__Excerpts from a dataset__.

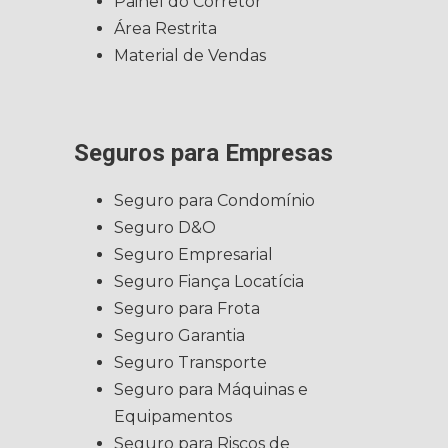
Painel do Corretor
Área Restrita
Material de Vendas
Seguros para Empresas
Seguro para Condomínio
Seguro D&O
Seguro Empresarial
Seguro Fiança Locatícia
Seguro para Frota
Seguro Garantia
Seguro Transporte
Seguro para Máquinas e
Equipamentos
Seguro para Riscos de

__Work instruction__.
The result should be a verbatim copy of the data, free of pictures.

__Solution to the exercise__.
Painel do Corretor
Área Restrita
Material de Vendas
Seguros para Empresas
Seguro para Condomínio
Seguro D&O
Seguro Empresarial
Seguro Fiança Locatícia
Seguro para Frota
Seguro Garantia
Seguro Transporte
Seguro para Máquinas e
Equipamentos
Seguro para Riscos de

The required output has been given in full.